Abstract
In human, proximal convoluted tubules and thin limbs of Henle show expression of αB crystallin. Renal cell carcinoma also showed expression of αB crystallin in previous reports. We aimed to study the association between αB crystallin expression and renal cell carcinoma and urothelial carcinoma. Furthermore, we also investigated αB crystallin expression depending on the subtype of renal cell carcinoma and examined the relationship between αB crystallin expression and survival in patients with renal cell carcinoma. In our study, αB crystallin expression was different according to the type of tumor. A greater proportion of the clear cell type (52/77, 67.5%) and papillary type (4/4, 100%) showed reactivity compared to the chromophobe type (0/10, 0%). In the present study, a significantly greater number of renal cell carcinomas showed strong expression of αB crystallin (56/91, 61.5%) compared to urothelial carcinoma (P=7.967e-07).
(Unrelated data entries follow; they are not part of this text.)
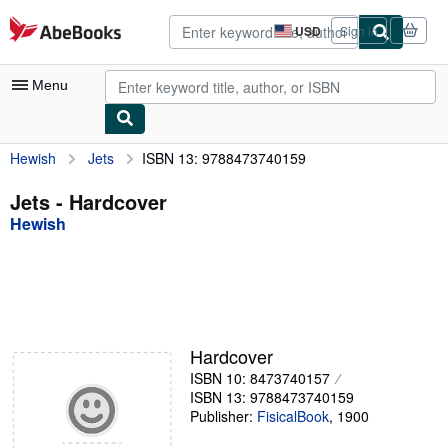
Skip to main content
AbeBooks.com
USD
Sign in
Site
shopping
preferences
Menu
Hewish
Jets
ISBN 13: 9788473740159
My Account
My Purchases
Jets - Hardcover
Hewish
Advanced Search
Browse Collections
Rare Books
Art & Collectibles
Hardcover
Textbooks
ISBN 10: 8473740157
ISBN 13: 9788473740159
Sellers
Publisher:
FisicalBook
,
1900
Start Selling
Therefore, αB crystallin might be a significant marker of renal cell carcinoma and might help to determine the type of renal tumor in cases of poorly differentiated kidney lesions and metastatic lesions. αB crystallin expression was not related to overall survival in univariate and multivariate models. In our study, alpha B crystallin could not be considered a prognostic marker of renal cell carcinoma.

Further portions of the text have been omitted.